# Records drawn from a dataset
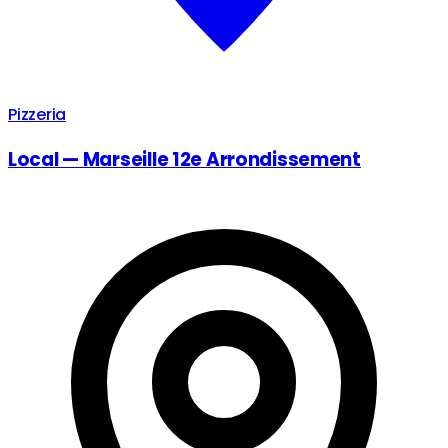
Pizzeria
Local — Marseille 12e Arrondissement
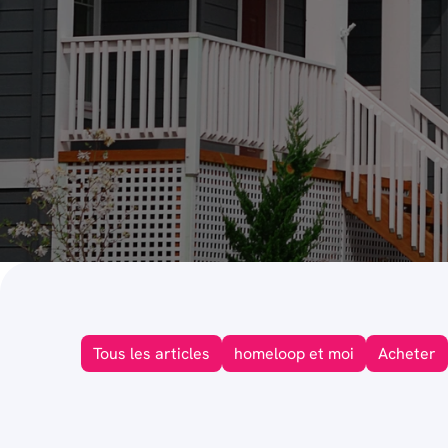
Tous les articles
homeloop et moi
Acheter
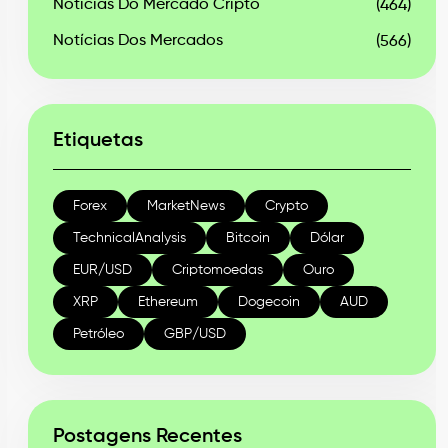
Notícias Do Mercado Cripto
(464)
Notícias Dos Mercados
(566)
Etiquetas
Forex
MarketNews
Crypto
TechnicalAnalysis
Bitcoin
Dólar
EUR/USD
Criptomoedas
Ouro
XRP
Ethereum
Dogecoin
AUD
Petróleo
GBP/USD
Postagens Recentes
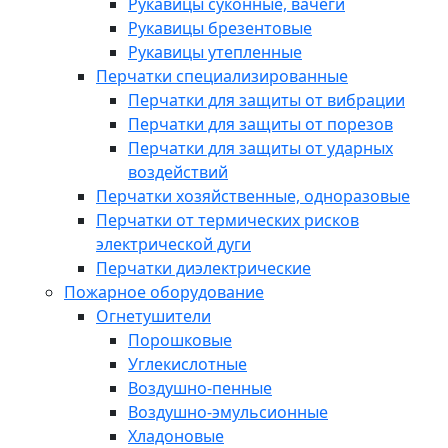
Рукавицы суконные, вачеги
Рукавицы брезентовые
Рукавицы утепленные
Перчатки специализированные
Перчатки для защиты от вибрации
Перчатки для защиты от порезов
Перчатки для защиты от ударных
воздействий
Перчатки хозяйственные, одноразовые
Перчатки от термических рисков
электрической дуги
Перчатки диэлектрические
Пожарное оборудование
Огнетушители
Порошковые
Углекислотные
Воздушно-пенные
Воздушно-эмульсионные
Хладоновые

# PROBLEM DETAILS
Send back the data above word for word, with the pictures left out.

# EXERCISE RESPONSE
Pizzeria
Local — Marseille 12e Arrondissement
Tous les articles
homeloop et moi
Acheter
Notícias Do Mercado Cripto
(464)
Notícias Dos Mercados
(566)
Etiquetas
Forex
MarketNews
Crypto
TechnicalAnalysis
Bitcoin
Dólar
EUR/USD
Criptomoedas
Ouro
XRP
Ethereum
Dogecoin
AUD
Petróleo
GBP/USD
Postagens Recentes
Рукавицы суконные, вачеги
Рукавицы брезентовые
Рукавицы утепленные
Перчатки специализированные
Перчатки для защиты от вибрации
Перчатки для защиты от порезов
Перчатки для защиты от ударных
воздействий
Перчатки хозяйственные, одноразовые
Перчатки от термических рисков
электрической дуги
Перчатки диэлектрические
Пожарное оборудование
Огнетушители
Порошковые
Углекислотные
Воздушно-пенные
Воздушно-эмульсионные
Хладоновые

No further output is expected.